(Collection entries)
..............................

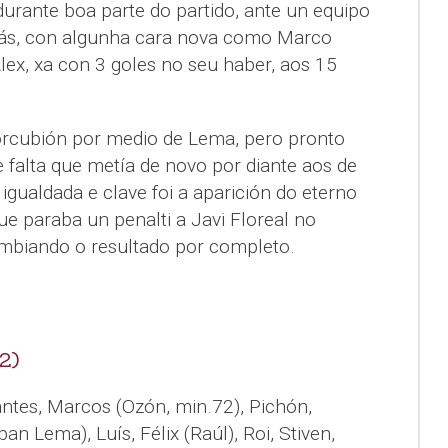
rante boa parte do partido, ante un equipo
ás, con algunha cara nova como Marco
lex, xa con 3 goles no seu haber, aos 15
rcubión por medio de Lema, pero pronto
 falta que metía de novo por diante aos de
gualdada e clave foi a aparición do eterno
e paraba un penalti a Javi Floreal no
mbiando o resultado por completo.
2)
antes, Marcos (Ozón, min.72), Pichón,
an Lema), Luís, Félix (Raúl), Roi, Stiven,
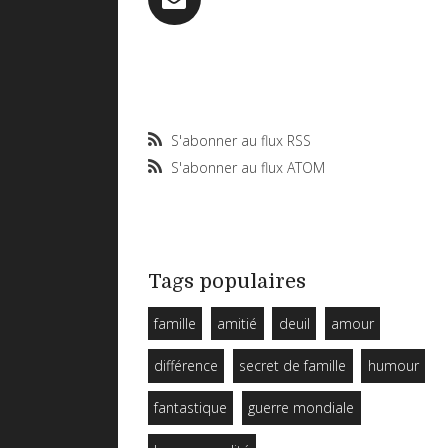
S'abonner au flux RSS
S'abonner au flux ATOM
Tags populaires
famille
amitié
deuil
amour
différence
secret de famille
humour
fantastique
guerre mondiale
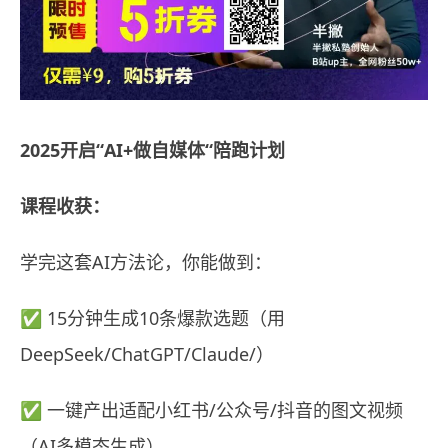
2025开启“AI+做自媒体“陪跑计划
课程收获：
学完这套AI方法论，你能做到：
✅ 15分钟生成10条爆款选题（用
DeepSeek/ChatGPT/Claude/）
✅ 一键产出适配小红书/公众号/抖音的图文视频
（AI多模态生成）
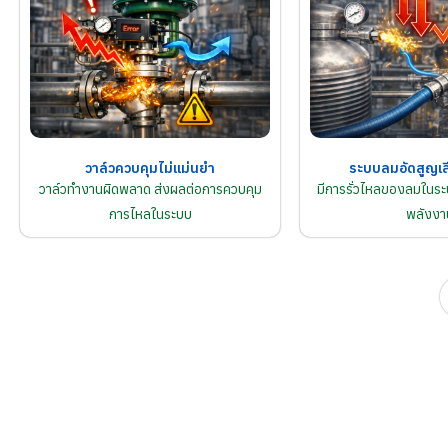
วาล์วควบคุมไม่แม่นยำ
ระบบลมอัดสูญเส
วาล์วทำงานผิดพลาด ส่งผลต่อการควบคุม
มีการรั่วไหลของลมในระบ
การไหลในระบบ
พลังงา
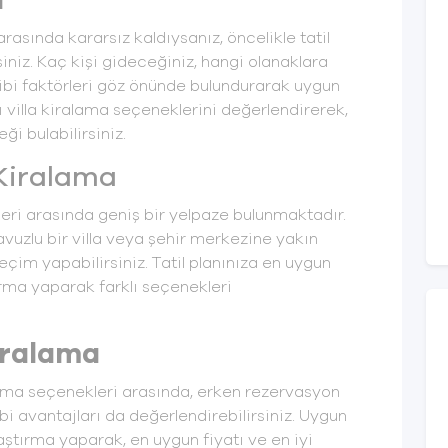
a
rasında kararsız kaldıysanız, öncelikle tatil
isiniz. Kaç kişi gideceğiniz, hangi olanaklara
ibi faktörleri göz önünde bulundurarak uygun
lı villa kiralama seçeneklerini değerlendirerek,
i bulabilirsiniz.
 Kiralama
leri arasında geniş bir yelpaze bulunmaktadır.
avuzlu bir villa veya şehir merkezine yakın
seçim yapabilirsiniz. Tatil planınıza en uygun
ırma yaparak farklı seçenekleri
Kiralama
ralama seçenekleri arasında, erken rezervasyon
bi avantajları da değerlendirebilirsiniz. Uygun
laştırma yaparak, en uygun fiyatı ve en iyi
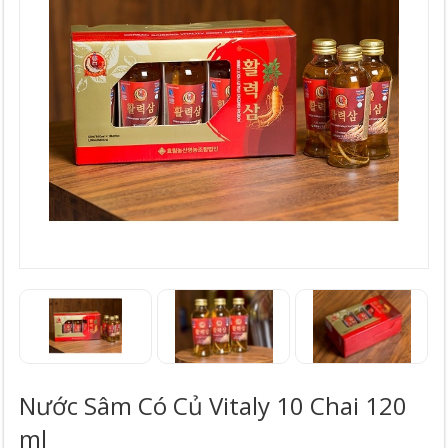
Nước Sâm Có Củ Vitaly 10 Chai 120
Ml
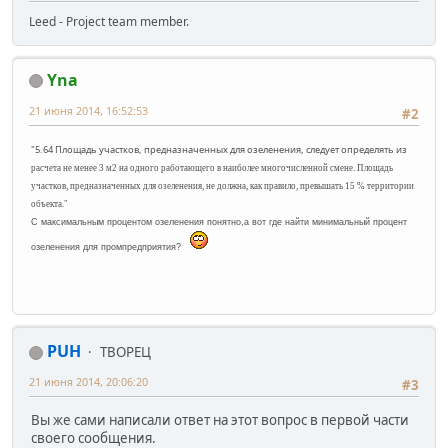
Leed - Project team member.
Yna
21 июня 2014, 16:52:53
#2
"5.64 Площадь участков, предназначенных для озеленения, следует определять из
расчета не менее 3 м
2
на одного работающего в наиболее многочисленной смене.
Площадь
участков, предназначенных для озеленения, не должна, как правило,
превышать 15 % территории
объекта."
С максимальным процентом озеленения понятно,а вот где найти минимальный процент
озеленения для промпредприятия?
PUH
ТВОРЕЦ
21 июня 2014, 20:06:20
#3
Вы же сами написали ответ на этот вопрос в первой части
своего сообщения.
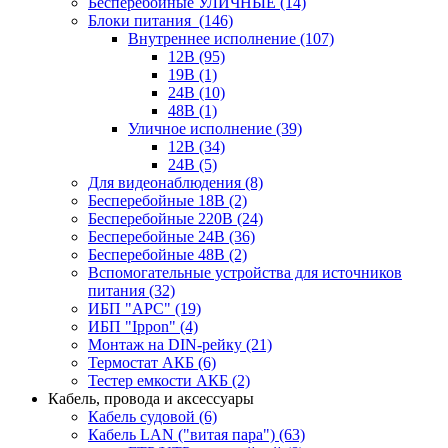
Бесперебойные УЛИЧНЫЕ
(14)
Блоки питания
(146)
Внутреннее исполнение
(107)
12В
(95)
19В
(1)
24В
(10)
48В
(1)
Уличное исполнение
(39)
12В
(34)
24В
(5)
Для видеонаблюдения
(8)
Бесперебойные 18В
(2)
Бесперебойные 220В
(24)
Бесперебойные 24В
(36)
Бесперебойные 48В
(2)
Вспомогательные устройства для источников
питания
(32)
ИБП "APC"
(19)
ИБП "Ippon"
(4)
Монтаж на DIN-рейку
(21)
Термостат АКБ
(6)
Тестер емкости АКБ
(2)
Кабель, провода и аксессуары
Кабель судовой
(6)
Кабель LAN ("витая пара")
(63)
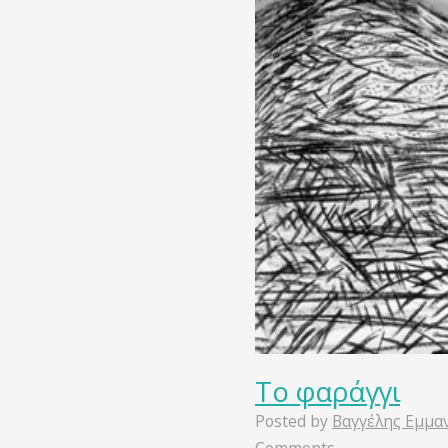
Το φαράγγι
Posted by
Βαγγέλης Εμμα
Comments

..............................

| Exercise details |
In the data above, the line containing "bi avantajları da" and all lines after it are to be reproduced exactly, leaving out the pictures.

| Task answer |
bi avantajları da değerlendirebilirsiniz. Uygun
laştırma yaparak, en uygun fiyatı ve en iyi
Nước Sâm Có Củ Vitaly 10 Chai 120
Ml
Leed - Project team member.
Yna
21 июня 2014, 16:52:53
#2
"5.64 Площадь участков, предназначенных для озеленения, следует определять из
расчета не менее 3 м
2
на одного работающего в наиболее многочисленной смене.
Площадь
участков, предназначенных для озеленения, не должна, как правило,
превышать 15 % территории
объекта."
С максимальным процентом озеленения понятно,а вот где найти минимальный процент
озеленения для промпредприятия?
PUH
ТВОРЕЦ
21 июня 2014, 20:06:20
#3
Вы же сами написали ответ на этот вопрос в первой части
своего сообщения.
Бесперебойные УЛИЧНЫЕ
(14)
Блоки питания
(146)
Внутреннее исполнение
(107)
12В
(95)
19В
(1)
24В
(10)
48В
(1)
Уличное исполнение
(39)
12В
(34)
24В
(5)
Для видеонаблюдения
(8)
Бесперебойные 18В
(2)
Бесперебойные 220В
(24)
Бесперебойные 24В
(36)
Бесперебойные 48В
(2)
Вспомогательные устройства для источников
питания
(32)
ИБП "APC"
(19)
ИБП "Ippon"
(4)
Монтаж на DIN-рейку
(21)
Термостат АКБ
(6)
Тестер емкости АКБ
(2)
Кабель, провода и аксессуары
Кабель судовой
(6)
Кабель LAN ("витая пара")
(63)
Το φαράγγι
Posted by
Βαγγέλης Εμμα
Comments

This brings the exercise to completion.